6/17 ミルトン・ナシメント『アンジェルス』
おお、これそろそろ返しに行かなくちゃ。買うぞそのうち。

奥田民生『股旅』(1998)☆
新譜のほぼ半額で入手。シングルカット曲以外は全て初耳。だもんで、歌詞に笑わされて苦しい勤め帰りの車内である。いや、別にお笑い的にだけでなくいいっすよこれは。
バンドの一体感(バックはドクター・ストレンジラヴ)がまた素晴らしいのだが、自分はギター少年でなかったせいか、特にドラムスが印象的。どっちかという緩めのチューニングと思われるスネアとタムで叩き出す重々しいフィルインが実に気持ち良くハマる。この古田たかしっていうドラマー、以前佐野元春with the Heartlandで叩いてた人だっけ? 記憶違い?

6/18 カーティス・メイフィールド『Curtis(1970)/Got To Find A Way(1974)
1996年の復活作だけってのも何なので。2in1CDかと思って買ったら何と2枚組の輸入盤。いきなり得した気分。
『Curtis』の解説では、これがマーヴィン・ゲイの『ホワッツ・ゴーイング・オン?』に数ヶ月先駆けて発表されたことの重要性を説いているが、確かにT-1の凝った構成(話し声のテープにオーヴァーラップして始まり、間奏の途中で一度終わりかけてまた盛り上がるなど)を始めとして、そのくらい評価されていい作品だろうと思う。いや、渋谷系的な文脈では既にその地位を得ているのだろうが。敢えて解説者が力説するというのは、つまり本国での評価はそうでもない、ということか。

6/22 トゥーツ・シールマンス『ブラジル・プロジェクト Vol. 2』
イヴァン・リンスの「セー」が聴きたいばかりにヘヴィロ化。うう、これって本人のオリジナル録音はないのかな。ディスコグラフィ見る限りでは無いので、他人への提供曲か。いずれにしても、ウカツだ、こんな名曲知らぬとは。

6/23 トゥーツ・シールマンス『ブラジル・プロジェクト Vol. 2』
今度はドリ・カイミの「オブセッション」が聴きたくて。うーん確か彼は国内盤出てないよなあ、ってことは買うしかないか。買うか。
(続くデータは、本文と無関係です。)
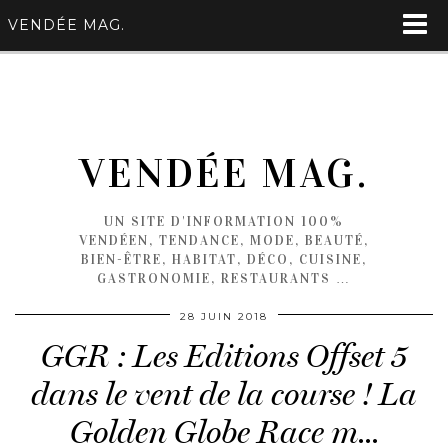
VENDÉE MAG.
VENDÉE MAG.
UN SITE D'INFORMATION 100%
VENDÉEN, TENDANCE, MODE, BEAUTÉ,
BIEN-ÊTRE, HABITAT, DÉCO, CUISINE,
GASTRONOMIE, RESTAURANTS …
28 JUIN 2018
GGR : Les Editions Offset 5
dans le vent de la course ! La
Golden Globe Race m…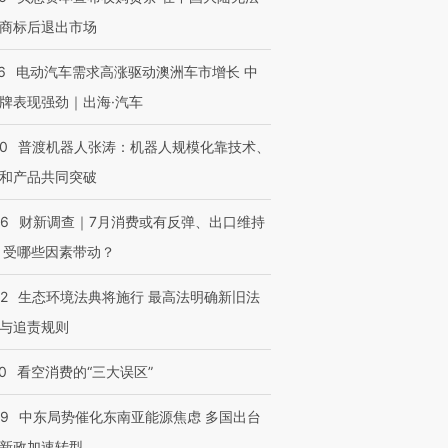
商标后退出市场
6
电动汽车需求高涨驱动澳洲车市增长 中
牌表现强劲｜出海·汽车
00
普渡机器人张涛：机器人规模化靠技术、
和产品共同突破
56
财新调查｜7月消费或有反弹、出口维持
 受哪些因素带动？
42
生态环境法典将施行 最高法明确新旧法
与追责规则
0
看空消费的“三大误区”
59
中东局势催化东南亚能源焦虑 多国出台
新政加速转型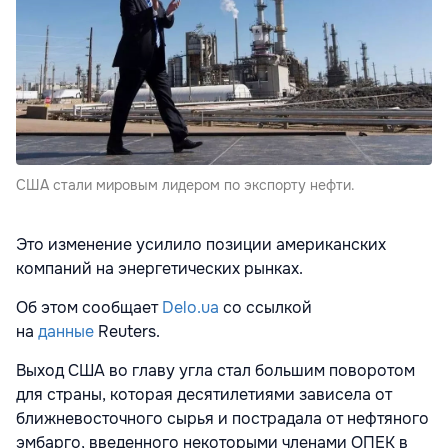
США стали мировым лидером по экспорту нефти.
Это изменение усилило позиции американских
компаний на энергетических рынках.
Об этом сообщает
Delo.ua
со ссылкой
на
данные
Reuters.
Выход США во главу угла стал большим поворотом
для страны, которая десятилетиями зависела от
ближневосточного сырья и пострадала от нефтяного
эмбарго, введенного некоторыми членами ОПЕК в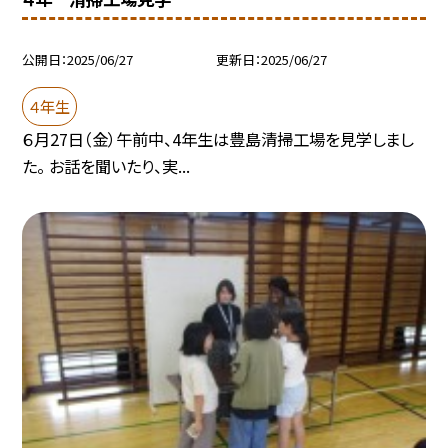
公開日
2025/06/27
更新日
2025/06/27
４年生
６月27日（金）午前中、4年生は豊島清掃工場を見学しまし
た。 お話を聞いたり、実...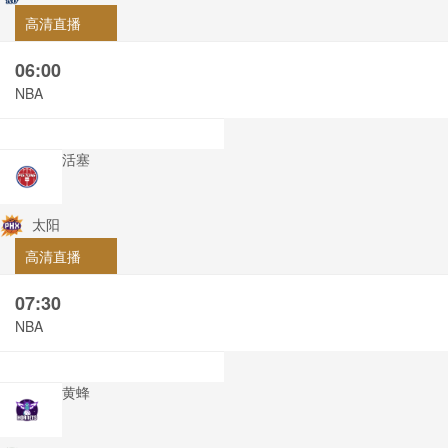
高清直播
06:00
NBA
活塞
太阳
高清直播
07:30
NBA
黄蜂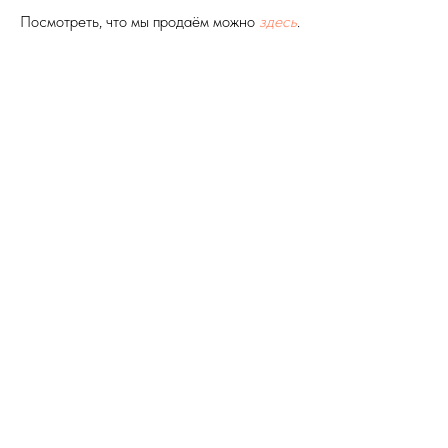
Посмотреть, что мы продаём можно
здесь
.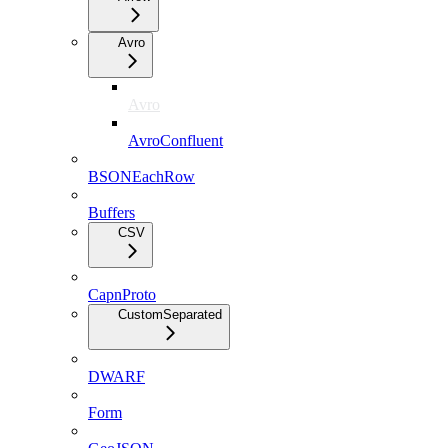
Avro
Avro
AvroConfluent
BSONEachRow
Buffers
CSV
CapnProto
CustomSeparated
DWARF
Form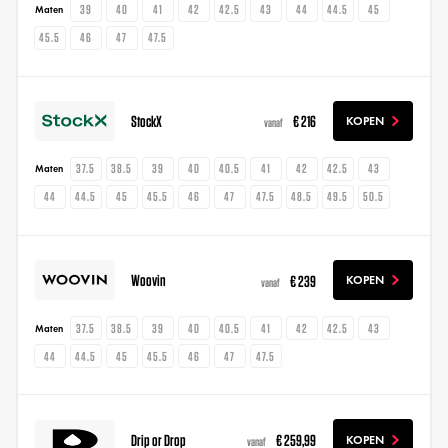
39
40
41
42
42.5
43
44
44.5
45
Maten
45.5
46
47
47.5
StockX
€ 216
KOPEN
vanaf
37.5
38.5
39
40
40.5
41
42
42.5
43
Maten
44
44.5
45
45.5
46
47
47.5
48.5
49.5
50.5
Woovin
€ 239
KOPEN
vanaf
37.5
38.5
39
40
40.5
41
42
42.5
43
Maten
44
44.5
45
45.5
46
47
47.5
Drip or Drop
€ 259,99
KOPEN
vanaf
アントニオ・カルロス・ジョビン『アントニオ・ブラジレイロ』(1994)
『パッサリン』(1987)
このアルバムが出た年の来日公演(日比谷の野音で実に気持ちよさそうだった)をTVで見たのが、その後ジョビンにはまるきっかけだった。そのライヴはそよ風のように軽快で爽やかでソフィスティケイトされていて...というボサノヴァそのもののイメージだったのだが、同年に出ているこのアルバムの悲痛とも言える沈潜ぶりは何なのだろう。一言で言えばそれはジョビンのエコロジーへの強い、持続した関心が帰結した一つの様式とも言うべきものなのだろう。それは遺作の『アントニオ・ブラジレイロ』においても顕著なのだが、それでも驚いてしまうのは、1987年ライヴと同様の、女声ユニゾンの軽快なヴォーカルに加え、ドラムセットが比較的強調された「米国経由で国際標準化されたボサノヴァ様式」に則りながら、決して踊れない、流せない、厳しい音楽を紡ぎ出してしまうジョビンの只ならなさゆえだ。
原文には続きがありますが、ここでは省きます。